*** Opening of Information given ***
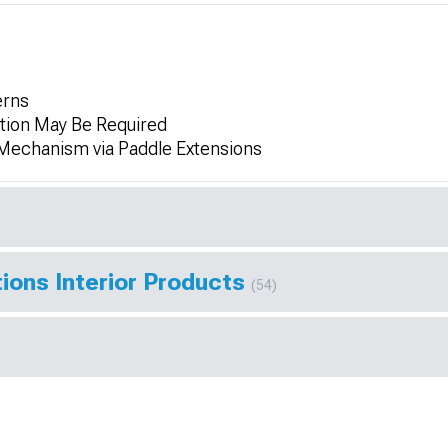
erns
tion May Be Required
Mechanism via Paddle Extensions
ions Interior Products
(54)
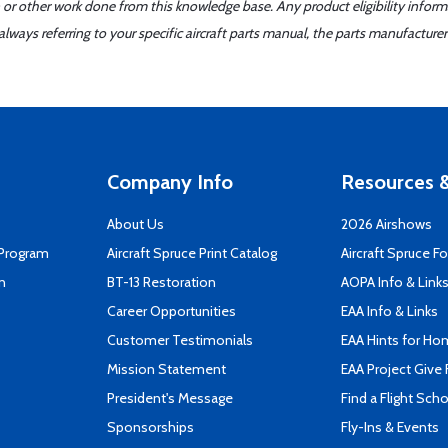
 or other work done from this knowledge base. Any product eligibility infor
ays referring to your specific aircraft parts manual, the parts manufacturer 
Company Info
Resources &
About Us
2026 Airshows
 Program
Aircraft Spruce Print Catalog
Aircraft Spruce F
n
BT-13 Restoration
AOPA Info & Link
Career Opportunities
EAA Info & Links
Customer Testimonials
EAA Hints for Ho
Mission Statement
EAA Project Give 
President's Message
Find a Flight Sch
Sponsorships
Fly-Ins & Events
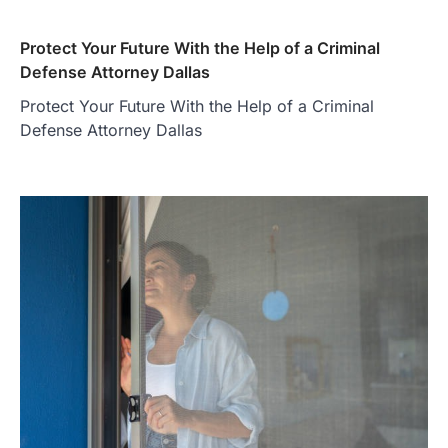
Protect Your Future With the Help of a Criminal
Defense Attorney Dallas
Protect Your Future With the Help of a Criminal
Defense Attorney Dallas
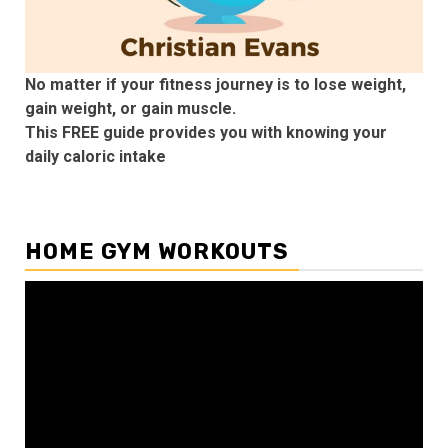
No matter if your fitness journey is to lose weight,
gain weight, or gain muscle.
This FREE guide provides you with knowing your
daily caloric intake
HOME GYM WORKOUTS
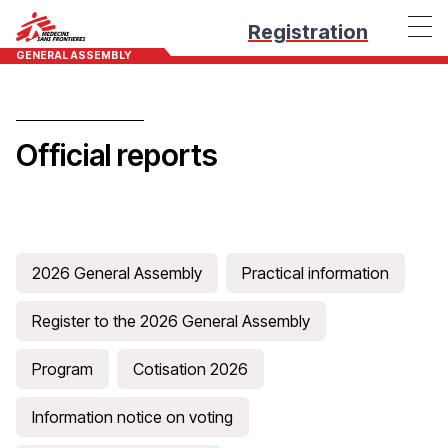
Registration
GENERAL ASSEMBLY
Official reports
2026 General Assembly
Practical information
Register to the 2026 General Assembly
Program
Cotisation 2026
Information notice on voting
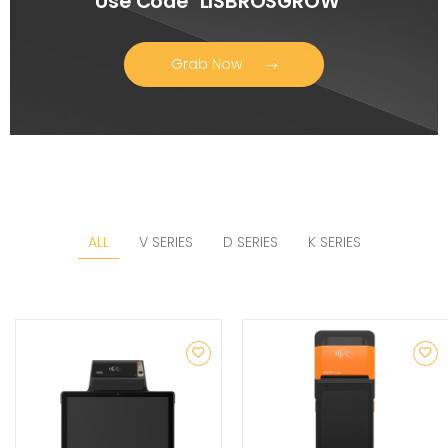
Use Code "LISBROSGROW"
Grab Now
ALL
V SERIES
D SERIES
K SERIES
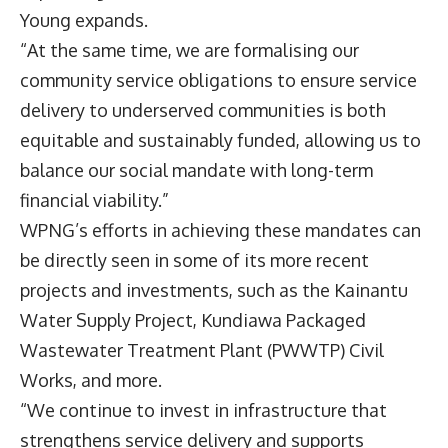
Young expands.
“At the same time, we are formalising our
community service obligations to ensure service
delivery to underserved communities is both
equitable and sustainably funded, allowing us to
balance our social mandate with long-term
financial viability.”
WPNG’s efforts in achieving these mandates can
be directly seen in some of its more recent
projects and investments, such as the Kainantu
Water Supply Project, Kundiawa Packaged
Wastewater Treatment Plant (PWWTP) Civil
Works, and more.
“We continue to invest in infrastructure that
strengthens service delivery and supports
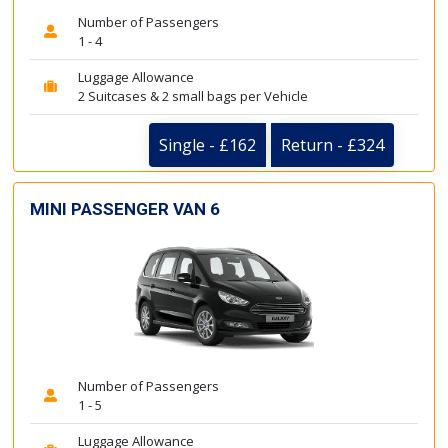
Number of Passengers
1 - 4
Luggage Allowance
2 Suitcases & 2 small bags per Vehicle
Single - £162
Return - £324
MINI PASSENGER VAN 6
Number of Passengers
1 - 5
Luggage Allowance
*** Close of Information given ***
— To do —
Each line from the first line of the listing above through the line containing "equitable and sustainably" is to be written out exactly, and the pictures are to be left out.

— Solution below —
erns
tion May Be Required
Mechanism via Paddle Extensions
ions Interior Products
(54)
 or other work done from this knowledge base. Any product eligibility infor
ays referring to your specific aircraft parts manual, the parts manufacturer 
Company Info
Resources &
About Us
2026 Airshows
 Program
Aircraft Spruce Print Catalog
Aircraft Spruce F
n
BT-13 Restoration
AOPA Info & Link
Career Opportunities
EAA Info & Links
Customer Testimonials
EAA Hints for Ho
Mission Statement
EAA Project Give 
President's Message
Find a Flight Sch
Sponsorships
Fly-Ins & Events
Protect Your Future With the Help of a Criminal
Defense Attorney Dallas
Protect Your Future With the Help of a Criminal
Defense Attorney Dallas
No matter if your fitness journey is to lose weight,
gain weight, or gain muscle.
This FREE guide provides you with knowing your
daily caloric intake
HOME GYM WORKOUTS
Registration
GENERAL ASSEMBLY
Official reports
2026 General Assembly
Practical information
Register to the 2026 General Assembly
Program
Cotisation 2026
Information notice on voting
Use Code "LISBROSGROW"
Grab Now
ALL
V SERIES
D SERIES
K SERIES
Young expands.
“At the same time, we are formalising our
community service obligations to ensure service
delivery to underserved communities is both
equitable and sustainably funded, allowing us to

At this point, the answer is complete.